> WORK TO BE COMPLETED
Count every line below that holds the word "odcinek", and give the number with no other words.

> THE DATA
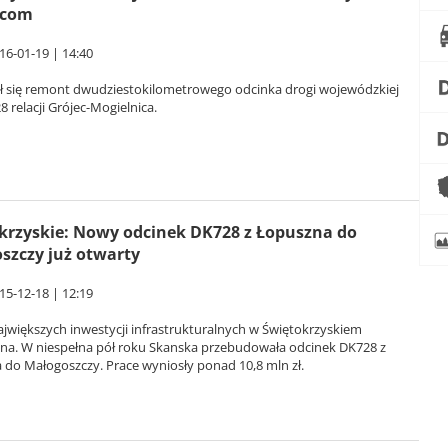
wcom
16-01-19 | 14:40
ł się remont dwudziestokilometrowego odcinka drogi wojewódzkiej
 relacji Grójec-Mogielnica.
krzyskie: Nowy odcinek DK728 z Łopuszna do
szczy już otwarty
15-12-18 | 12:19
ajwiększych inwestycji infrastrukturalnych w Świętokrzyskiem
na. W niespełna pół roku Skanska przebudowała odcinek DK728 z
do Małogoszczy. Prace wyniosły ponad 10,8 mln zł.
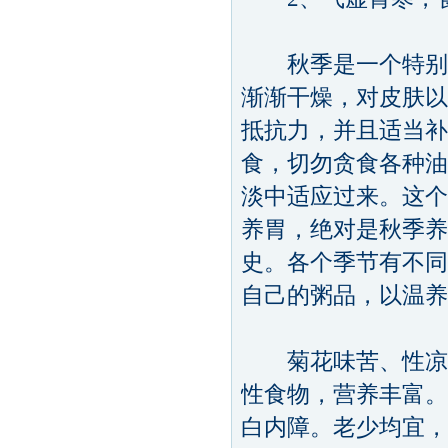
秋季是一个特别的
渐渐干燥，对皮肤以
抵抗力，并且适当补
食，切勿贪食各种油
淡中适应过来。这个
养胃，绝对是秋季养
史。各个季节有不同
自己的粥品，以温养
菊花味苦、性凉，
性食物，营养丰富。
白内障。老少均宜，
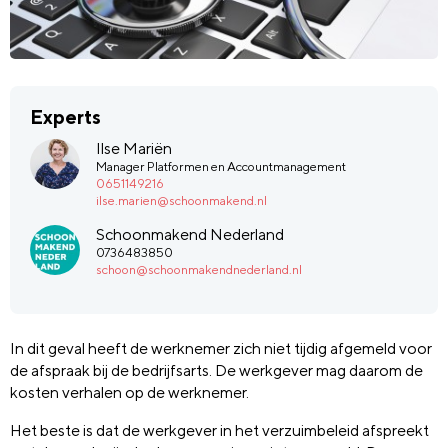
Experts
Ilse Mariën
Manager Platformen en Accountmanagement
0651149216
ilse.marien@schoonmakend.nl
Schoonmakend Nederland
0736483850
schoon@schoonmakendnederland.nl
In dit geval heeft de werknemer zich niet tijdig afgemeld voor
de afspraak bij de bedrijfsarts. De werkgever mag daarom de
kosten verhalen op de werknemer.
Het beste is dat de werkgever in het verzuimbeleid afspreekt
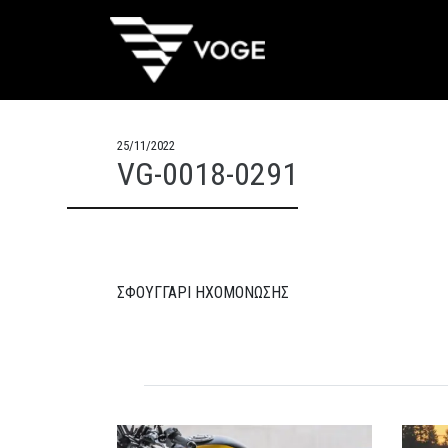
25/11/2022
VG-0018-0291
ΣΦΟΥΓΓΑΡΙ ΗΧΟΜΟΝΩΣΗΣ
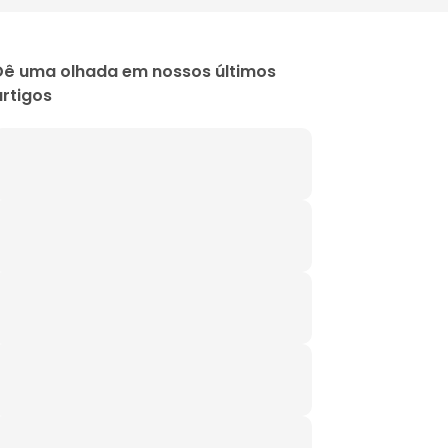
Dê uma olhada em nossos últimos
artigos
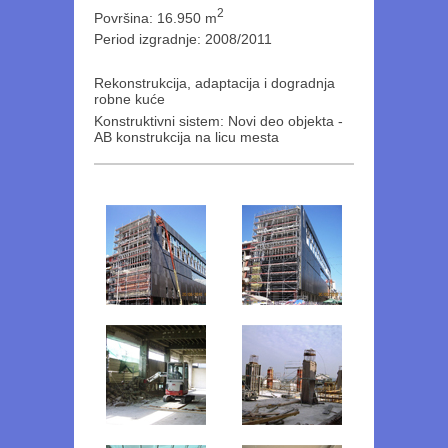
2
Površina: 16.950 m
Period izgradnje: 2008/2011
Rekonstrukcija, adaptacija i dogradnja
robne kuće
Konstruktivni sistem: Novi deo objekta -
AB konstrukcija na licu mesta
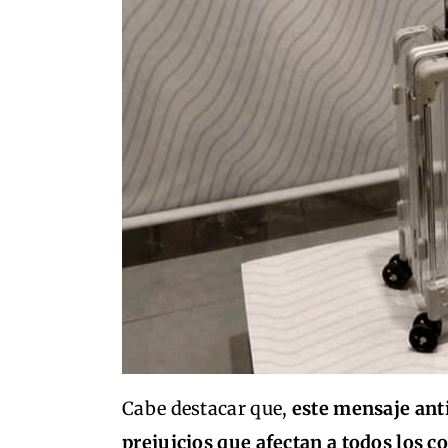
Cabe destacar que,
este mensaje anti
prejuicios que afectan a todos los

> OUTPUT FOR THIS EXERCISE
2